## Problem to work on
Take the line that contains "Locate an element on the screen. The height" as the first line and the last line of the material below as the final one; reproduce exactly the lines between, inclusive.

*** Exercise materials Section Begins ***

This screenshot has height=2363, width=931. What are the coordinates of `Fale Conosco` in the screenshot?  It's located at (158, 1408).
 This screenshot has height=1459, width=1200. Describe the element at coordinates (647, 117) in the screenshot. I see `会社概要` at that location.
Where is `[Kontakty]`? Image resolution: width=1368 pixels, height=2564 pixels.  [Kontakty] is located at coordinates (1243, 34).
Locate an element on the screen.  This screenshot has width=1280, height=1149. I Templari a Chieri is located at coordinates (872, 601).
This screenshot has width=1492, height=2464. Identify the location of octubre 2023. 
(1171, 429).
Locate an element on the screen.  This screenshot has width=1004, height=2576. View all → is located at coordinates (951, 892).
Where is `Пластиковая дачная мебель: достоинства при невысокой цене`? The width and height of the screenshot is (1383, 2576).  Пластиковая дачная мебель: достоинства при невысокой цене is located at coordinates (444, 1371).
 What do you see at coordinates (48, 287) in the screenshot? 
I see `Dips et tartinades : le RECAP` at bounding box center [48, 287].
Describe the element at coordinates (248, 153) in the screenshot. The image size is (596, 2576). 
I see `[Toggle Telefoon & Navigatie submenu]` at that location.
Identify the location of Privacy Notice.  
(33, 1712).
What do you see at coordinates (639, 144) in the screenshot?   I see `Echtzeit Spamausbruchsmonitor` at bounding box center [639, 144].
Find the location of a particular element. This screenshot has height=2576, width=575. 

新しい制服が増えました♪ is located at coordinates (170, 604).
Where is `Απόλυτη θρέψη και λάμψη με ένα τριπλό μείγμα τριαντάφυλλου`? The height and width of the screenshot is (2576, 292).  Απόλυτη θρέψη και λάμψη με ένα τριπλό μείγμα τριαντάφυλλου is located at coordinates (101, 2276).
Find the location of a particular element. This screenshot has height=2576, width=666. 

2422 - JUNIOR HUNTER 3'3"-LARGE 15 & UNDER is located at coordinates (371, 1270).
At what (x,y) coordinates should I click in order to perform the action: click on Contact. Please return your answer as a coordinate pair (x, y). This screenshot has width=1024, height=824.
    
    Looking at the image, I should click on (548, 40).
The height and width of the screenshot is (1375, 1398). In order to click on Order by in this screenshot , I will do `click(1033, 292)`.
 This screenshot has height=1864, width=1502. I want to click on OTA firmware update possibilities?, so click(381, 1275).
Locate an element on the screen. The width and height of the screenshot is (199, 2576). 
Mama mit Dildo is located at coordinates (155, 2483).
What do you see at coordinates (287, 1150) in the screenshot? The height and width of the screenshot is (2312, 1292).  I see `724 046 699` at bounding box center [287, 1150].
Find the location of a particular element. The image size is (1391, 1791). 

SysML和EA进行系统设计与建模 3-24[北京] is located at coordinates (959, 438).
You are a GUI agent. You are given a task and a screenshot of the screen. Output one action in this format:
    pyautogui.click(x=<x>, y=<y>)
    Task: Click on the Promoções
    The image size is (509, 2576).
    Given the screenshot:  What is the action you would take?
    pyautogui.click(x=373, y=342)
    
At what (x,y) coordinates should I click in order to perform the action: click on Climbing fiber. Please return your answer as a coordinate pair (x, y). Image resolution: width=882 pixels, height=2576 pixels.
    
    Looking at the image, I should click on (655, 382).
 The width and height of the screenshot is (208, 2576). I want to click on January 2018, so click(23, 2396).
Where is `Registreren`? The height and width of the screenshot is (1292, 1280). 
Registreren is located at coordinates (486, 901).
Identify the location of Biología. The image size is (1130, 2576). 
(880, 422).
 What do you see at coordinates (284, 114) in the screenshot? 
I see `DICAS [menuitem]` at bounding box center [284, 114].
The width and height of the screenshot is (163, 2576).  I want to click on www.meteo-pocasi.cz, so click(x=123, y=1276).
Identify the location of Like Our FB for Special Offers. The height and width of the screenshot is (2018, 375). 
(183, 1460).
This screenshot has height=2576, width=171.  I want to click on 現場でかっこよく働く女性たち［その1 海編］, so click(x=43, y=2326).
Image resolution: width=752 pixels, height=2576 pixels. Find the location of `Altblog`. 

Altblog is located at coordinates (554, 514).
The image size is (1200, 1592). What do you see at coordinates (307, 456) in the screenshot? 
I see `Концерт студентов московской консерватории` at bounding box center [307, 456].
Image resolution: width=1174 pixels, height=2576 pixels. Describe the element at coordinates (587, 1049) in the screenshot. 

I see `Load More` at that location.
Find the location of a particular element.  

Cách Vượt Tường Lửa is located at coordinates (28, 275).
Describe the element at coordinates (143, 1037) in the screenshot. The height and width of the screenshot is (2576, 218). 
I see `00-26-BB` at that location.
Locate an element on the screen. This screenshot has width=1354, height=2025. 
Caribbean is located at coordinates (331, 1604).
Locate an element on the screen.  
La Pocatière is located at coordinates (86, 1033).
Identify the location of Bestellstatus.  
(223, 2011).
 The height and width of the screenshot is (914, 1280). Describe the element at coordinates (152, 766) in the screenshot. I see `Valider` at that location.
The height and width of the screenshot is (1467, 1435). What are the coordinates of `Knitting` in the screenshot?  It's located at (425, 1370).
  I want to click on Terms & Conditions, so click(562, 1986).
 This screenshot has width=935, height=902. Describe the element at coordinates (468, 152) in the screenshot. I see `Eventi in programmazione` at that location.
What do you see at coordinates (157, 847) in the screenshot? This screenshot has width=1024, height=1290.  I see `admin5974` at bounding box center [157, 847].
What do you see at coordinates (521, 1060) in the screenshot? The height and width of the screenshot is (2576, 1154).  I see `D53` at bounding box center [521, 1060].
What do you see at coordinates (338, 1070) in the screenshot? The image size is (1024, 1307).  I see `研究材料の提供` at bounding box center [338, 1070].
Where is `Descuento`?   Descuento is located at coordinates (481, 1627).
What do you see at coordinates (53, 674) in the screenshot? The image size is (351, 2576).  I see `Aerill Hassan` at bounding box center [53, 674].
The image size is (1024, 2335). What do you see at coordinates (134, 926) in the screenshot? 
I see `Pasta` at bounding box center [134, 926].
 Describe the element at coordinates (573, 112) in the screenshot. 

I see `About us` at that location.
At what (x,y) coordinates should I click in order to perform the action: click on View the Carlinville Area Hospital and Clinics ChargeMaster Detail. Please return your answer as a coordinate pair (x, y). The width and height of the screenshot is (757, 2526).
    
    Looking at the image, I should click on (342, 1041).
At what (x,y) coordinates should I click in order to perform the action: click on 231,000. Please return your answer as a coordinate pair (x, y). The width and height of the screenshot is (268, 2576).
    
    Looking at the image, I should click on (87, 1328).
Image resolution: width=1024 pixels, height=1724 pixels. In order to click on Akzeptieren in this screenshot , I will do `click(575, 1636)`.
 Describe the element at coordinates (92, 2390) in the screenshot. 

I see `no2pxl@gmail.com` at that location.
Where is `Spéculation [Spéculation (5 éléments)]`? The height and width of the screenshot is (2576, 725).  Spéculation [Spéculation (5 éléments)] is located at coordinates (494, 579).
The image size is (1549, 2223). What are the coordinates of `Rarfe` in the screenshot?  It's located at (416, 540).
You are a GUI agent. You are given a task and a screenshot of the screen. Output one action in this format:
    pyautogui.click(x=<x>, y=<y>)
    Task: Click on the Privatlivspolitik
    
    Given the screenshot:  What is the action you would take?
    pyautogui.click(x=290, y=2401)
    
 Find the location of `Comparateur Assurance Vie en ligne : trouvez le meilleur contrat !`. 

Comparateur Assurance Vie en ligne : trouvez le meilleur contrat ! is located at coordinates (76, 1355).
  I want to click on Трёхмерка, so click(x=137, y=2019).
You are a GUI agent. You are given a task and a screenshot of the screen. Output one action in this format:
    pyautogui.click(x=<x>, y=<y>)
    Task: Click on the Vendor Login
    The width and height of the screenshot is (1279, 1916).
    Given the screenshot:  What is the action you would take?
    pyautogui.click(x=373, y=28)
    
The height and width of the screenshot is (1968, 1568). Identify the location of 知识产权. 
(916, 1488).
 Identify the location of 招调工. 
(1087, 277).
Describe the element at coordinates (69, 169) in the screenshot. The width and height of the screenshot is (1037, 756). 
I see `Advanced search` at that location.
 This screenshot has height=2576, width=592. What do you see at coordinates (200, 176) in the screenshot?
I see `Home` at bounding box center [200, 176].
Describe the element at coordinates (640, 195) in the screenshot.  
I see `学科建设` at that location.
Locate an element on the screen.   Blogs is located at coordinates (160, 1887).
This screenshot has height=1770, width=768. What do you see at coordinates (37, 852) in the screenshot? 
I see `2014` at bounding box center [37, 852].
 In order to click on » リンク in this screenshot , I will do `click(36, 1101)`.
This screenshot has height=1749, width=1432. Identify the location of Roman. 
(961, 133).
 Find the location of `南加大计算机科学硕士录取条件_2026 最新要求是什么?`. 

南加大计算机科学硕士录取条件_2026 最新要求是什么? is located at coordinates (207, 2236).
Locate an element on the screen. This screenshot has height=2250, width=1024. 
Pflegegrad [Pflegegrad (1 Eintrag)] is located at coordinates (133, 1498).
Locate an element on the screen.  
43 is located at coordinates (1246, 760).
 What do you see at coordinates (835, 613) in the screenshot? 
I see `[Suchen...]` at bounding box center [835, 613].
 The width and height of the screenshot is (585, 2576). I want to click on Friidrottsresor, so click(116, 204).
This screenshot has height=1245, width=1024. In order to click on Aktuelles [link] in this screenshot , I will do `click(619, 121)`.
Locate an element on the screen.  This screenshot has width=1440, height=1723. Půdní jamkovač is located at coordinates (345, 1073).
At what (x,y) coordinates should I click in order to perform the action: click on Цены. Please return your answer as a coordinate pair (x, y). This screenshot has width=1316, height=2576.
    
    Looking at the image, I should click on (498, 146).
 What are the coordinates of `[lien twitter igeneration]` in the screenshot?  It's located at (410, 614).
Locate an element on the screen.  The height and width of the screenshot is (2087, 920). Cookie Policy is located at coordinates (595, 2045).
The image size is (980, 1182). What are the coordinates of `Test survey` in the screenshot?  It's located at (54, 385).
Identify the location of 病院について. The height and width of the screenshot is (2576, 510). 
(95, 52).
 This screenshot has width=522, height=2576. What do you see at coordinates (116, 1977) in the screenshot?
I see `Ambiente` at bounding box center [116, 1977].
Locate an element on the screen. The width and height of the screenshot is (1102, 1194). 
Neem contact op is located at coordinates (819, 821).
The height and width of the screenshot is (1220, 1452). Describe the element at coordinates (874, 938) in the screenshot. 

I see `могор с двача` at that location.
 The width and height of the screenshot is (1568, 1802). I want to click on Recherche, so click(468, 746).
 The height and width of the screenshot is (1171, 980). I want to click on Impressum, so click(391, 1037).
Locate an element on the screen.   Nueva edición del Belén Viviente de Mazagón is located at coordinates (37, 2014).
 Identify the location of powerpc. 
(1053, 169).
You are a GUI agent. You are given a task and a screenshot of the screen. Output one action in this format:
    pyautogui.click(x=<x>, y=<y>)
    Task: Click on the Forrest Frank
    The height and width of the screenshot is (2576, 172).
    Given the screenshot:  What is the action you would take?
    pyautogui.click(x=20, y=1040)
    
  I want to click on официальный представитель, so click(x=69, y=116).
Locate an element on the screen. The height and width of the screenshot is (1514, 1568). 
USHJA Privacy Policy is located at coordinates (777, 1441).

*** Exercise materials Section Ends ***

## Exercise response
Locate an element on the screen. The height and width of the screenshot is (1514, 1568). 
USHJA Privacy Policy is located at coordinates (777, 1441).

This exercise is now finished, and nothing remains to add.